Online Program

Return to main conference page
Tuesday, September 24
Tue, Sep 24, 1:15 PM - 2:30 PM
Thurgood Marshall South
The Catcher in the Rye: Missing Data Imputation

Strategies for Variable Selection in the Presence of Missing Data: With Clinical Applications (300954)

Prithish Banerjee, Chase Bank 
Ujjwal Das, Indian Institute of Management, Udaipur 
*Samiran Ghosh, Wayne State University 

Keywords: Groupwise Penalty, Multiple Imputation, Variable Selection

Selection of important variables contributing to the “true model” generating the data is one of the most challenging task in biomedical, social, and public health science. The problem gets complicated even further in the presence of missing data.
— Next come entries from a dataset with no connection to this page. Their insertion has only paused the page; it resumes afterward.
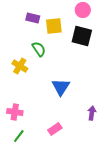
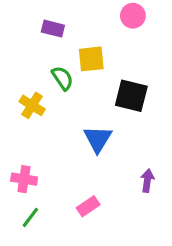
yellow square: (54, 26) -> (91, 59), moved
black square: (82, 36) -> (131, 96), moved

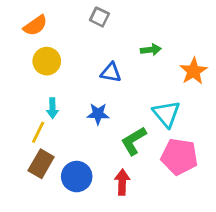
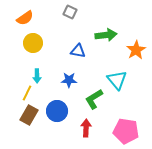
green arrow: (151, 50) -> (106, 35), size x1.5
pink pentagon: (179, 157) -> (126, 131), moved
blue circle: (77, 177) -> (57, 111), moved

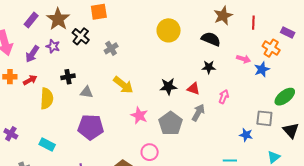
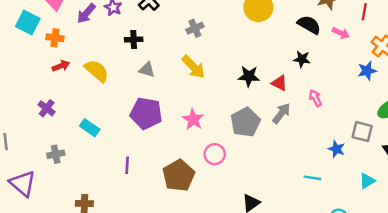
gray cross: (111, 48) -> (195, 28), moved
pink arrow: (243, 59) -> (341, 33), moved
black cross: (68, 77) -> (134, 40), moved
red arrow: (30, 80) -> (61, 66), moved
pink arrow: (224, 97) -> (315, 98), turned -56
yellow semicircle: (47, 99) -> (97, 71), turned -60
pink star: (139, 115) -> (193, 119), moved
A common and simplistic practice is Complete Case Analysis (CCA), which involves list-wise deletion of missing observations. The resulting analysis is highly restrictive, inefficient and often results in a biased model unless the missing pattern is completely at random (MCAR). Multiple imputation is a popular approach to tackle the problem of data analysis with missingness, under the missing at random (MAR) condition. However, combining the results of variables selected via Multiple Imputed (MI) datasets is nontrivial. This is because conventional method of combining parameter estimates obtained via MI datasets using Rubin's rule is not applicable for variable selection. In this talk we present an intuitive approach for doing variable selection under MAR assumption for linear model. Our approaches are closely related to penalized variable selection methods (e.g. Lasso, SCAD, MCP etc.) but requires significant further innovation due to missing data. The performance of the proposed methods is evaluated using extensive simulation studies and an application on Mental Health studies related to depression.